*** Begin section ***
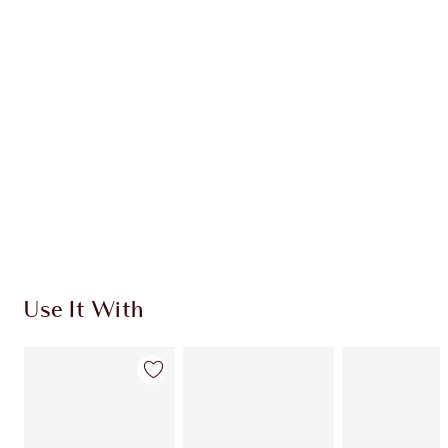
Use It With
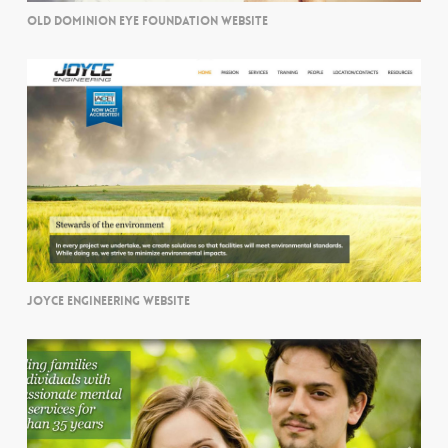
OLD DOMINION EYE FOUNDATION WEBSITE
JOYCE ENGINEERING WEBSITE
*** End section ***
Your answer should be every line from the material above in which the word "WEBSITE" appears.

Response area
OLD DOMINION EYE FOUNDATION WEBSITE
JOYCE ENGINEERING WEBSITE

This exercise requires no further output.